**Exercise directions:** Every record below should be repeated exactly. Omit the pictures.
Content starts
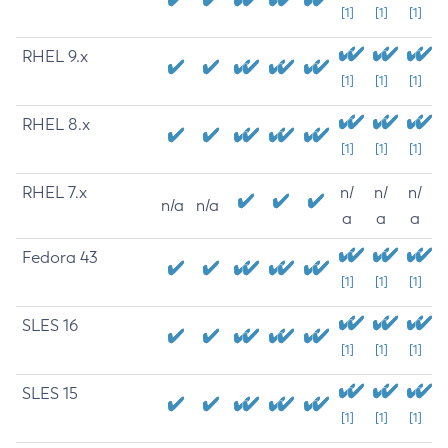
[1]
[1]
[1]
RHEL 9.x
[1]
[1]
[1]
RHEL 8.x
[1]
[1]
[1]
RHEL 7.x
n/
n/
n/
n/a
n/a
a
a
a
Fedora 43
[1]
[1]
[1]
SLES 16
[1]
[1]
[1]
SLES 15
[1]
[1]
[1]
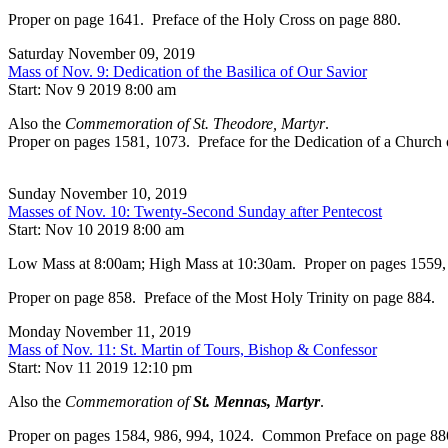
Proper on page 1641. Preface of the Holy Cross on page 880.
Saturday November 09, 2019
Mass of Nov. 9: Dedication of the Basilica of Our Savior
Start: Nov 9 2019 8:00 am
Also the
Commemoration of St. Theodore, Martyr
.
Proper on pages 1581, 1073. Preface for the Dedication of a Church
Sunday November 10, 2019
Masses of Nov. 10: Twenty-Second Sunday after Pentecost
Start: Nov 10 2019 8:00 am
Low Mass at 8:00am; High Mass at 10:30am. Proper on pages 1559, 993.
Proper on page 858. Preface of the Most Holy Trinity on page 884.
Monday November 11, 2019
Mass of Nov. 11: St. Martin of Tours, Bishop & Confessor
Start: Nov 11 2019 12:10 pm
Also the
Commemoration of
St. Mennas, Martyr
.
Proper on pages 1584, 986, 994, 1024. Common Preface on page 88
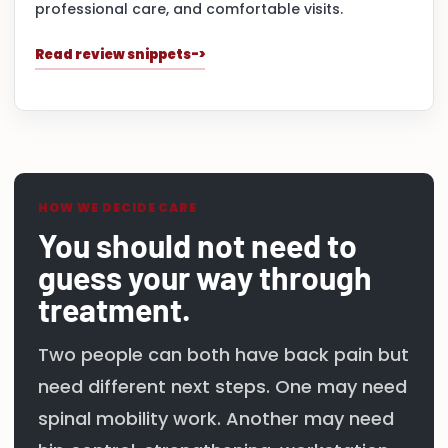
professional care, and comfortable visits.
Read review snippets
HOW WE DECIDE CARE
You should not need to
guess your way through
treatment.
Two people can both have back pain but
need different next steps. One may need
spinal mobility work. Another may need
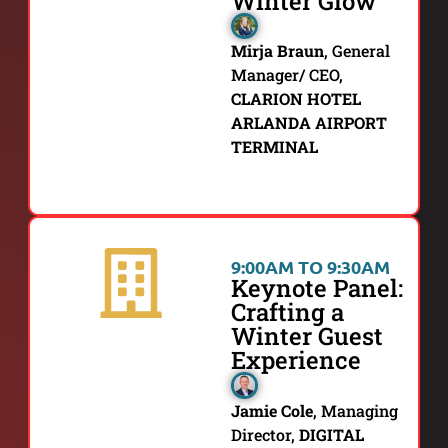
Winter Glow
Mirja Braun
,
General
Manager/ CEO,
CLARION HOTEL
ARLANDA AIRPORT
TERMINAL
9:00AM TO 9:30AM
Keynote Panel:
Crafting a
Winter Guest
Experience
Jamie Cole
,
Managing
Director,
DIGITAL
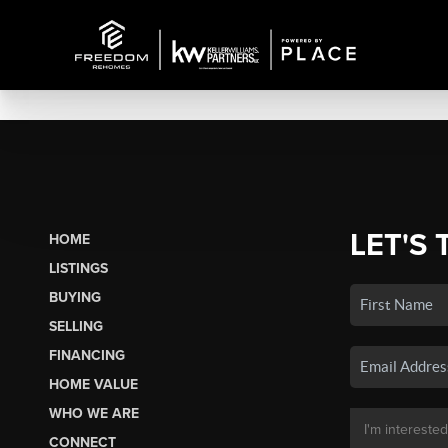
LET'S 
HOME
LISTINGS
BUYING
SELLING
FINANCING
HOME VALUE
WHO WE ARE
CONNECT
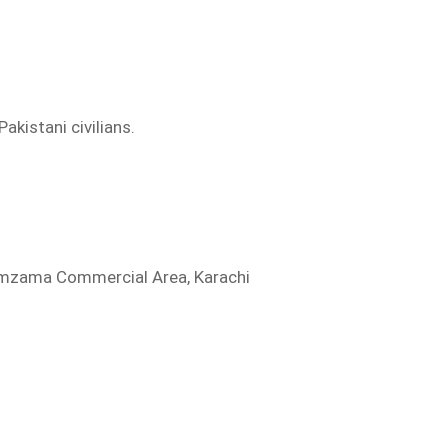
akistani civilians.
Zamzama Commercial Area, Karachi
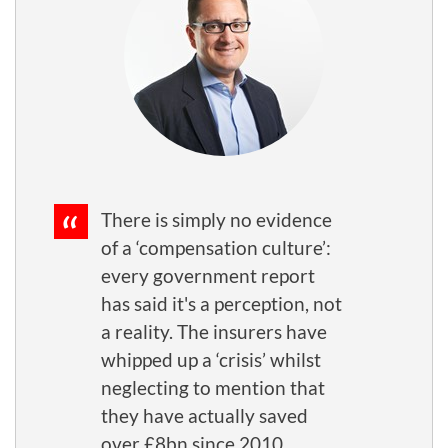
There is simply no evidence
of a ‘compensation culture’:
every government report
has said it's a perception, not
a reality. The insurers have
whipped up a ‘crisis’ whilst
neglecting to mention that
they have actually saved
over £8bn since 2010.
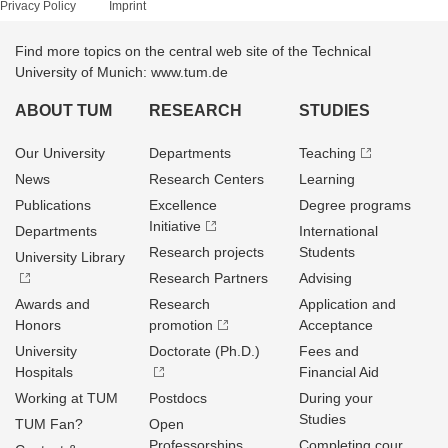
Privacy Policy
Imprint
Find more topics on the central web site of the Technical
University of Munich: www.tum.de
ABOUT TUM
RESEARCH
STUDIES
Our University
Departments
Teaching
News
Research Centers
Learning
Publications
Excellence
Degree programs
Initiative
Departments
International
Research projects
Students
University Library
Research Partners
Advising
Awards and
Research
Application and
Honors
promotion
Acceptance
University
Doctorate (Ph.D.)
Fees and
Hospitals
Financial Aid
Working at TUM
Postdocs
During your
Studies
TUM Fan?
Open
Professorships
Completing cour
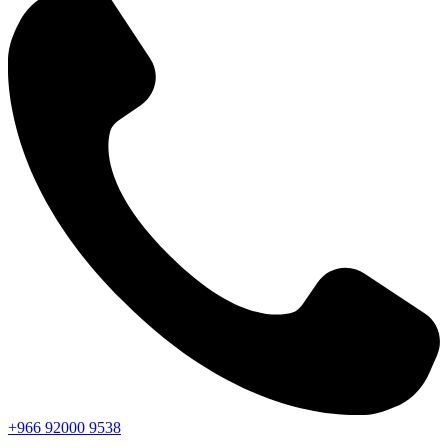
+966
92000
9538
Content ends
**Exercise output:**
[1]
[1]
[1]
RHEL 9.x
[1]
[1]
[1]
RHEL 8.x
[1]
[1]
[1]
RHEL 7.x
n/
n/
n/
n/a
n/a
a
a
a
Fedora 43
[1]
[1]
[1]
SLES 16
[1]
[1]
[1]
SLES 15
[1]
[1]
[1]
Proper on page 1641. Preface of the Holy Cross on page 880.
Saturday November 09, 2019
Mass of Nov. 9: Dedication of the Basilica of Our Savior
Start: Nov 9 2019 8:00 am
Also the
Commemoration of St. Theodore, Martyr
.
Proper on pages 1581, 1073. Preface for the Dedication of a Church
Sunday November 10, 2019
Masses of Nov. 10: Twenty-Second Sunday after Pentecost
Start: Nov 10 2019 8:00 am
Low Mass at 8:00am; High Mass at 10:30am. Proper on pages 1559, 993.
Proper on page 858. Preface of the Most Holy Trinity on page 884.
Monday November 11, 2019
Mass of Nov. 11: St. Martin of Tours, Bishop & Confessor
Start: Nov 11 2019 12:10 pm
Also the
Commemoration of
St. Mennas, Martyr
.
Proper on pages 1584, 986, 994, 1024. Common Preface on page 88
professional care, and comfortable visits.
Read review snippets
HOW WE DECIDE CARE
You should not need to
guess your way through
treatment.
Two people can both have back pain but
need different next steps. One may need
spinal mobility work. Another may need
Winter Glow
Mirja Braun
,
General
Manager/ CEO,
CLARION HOTEL
ARLANDA AIRPORT
TERMINAL
9:00AM TO 9:30AM
Keynote Panel:
Crafting a
Winter Guest
Experience
Jamie Cole
,
Managing
Director,
DIGITAL
LET'S 
HOME
LISTINGS
BUYING
SELLING
FINANCING
HOME VALUE
WHO WE ARE
CONNECT
akistani civilians.
Zamzama Commercial Area, Karachi
There is simply no evidence
of a ‘compensation culture’:
every government report
has said it's a perception, not
a reality. The insurers have
whipped up a ‘crisis’ whilst
neglecting to mention that
they have actually saved
over £8bn since 2010.
Privacy Policy
Imprint
Find more topics on the central web site of the Technical
University of Munich: www.tum.de
ABOUT TUM
RESEARCH
STUDIES
Our University
Departments
Teaching
News
Research Centers
Learning
Publications
Excellence
Degree programs
Initiative
Departments
International
Research projects
Students
University Library
Research Partners
Advising
Awards and
Research
Application and
Honors
promotion
Acceptance
University
Doctorate (Ph.D.)
Fees and
Hospitals
Financial Aid
Working at TUM
Postdocs
During your
Studies
TUM Fan?
Open
Professorships
Completing cour
+966
92000
9538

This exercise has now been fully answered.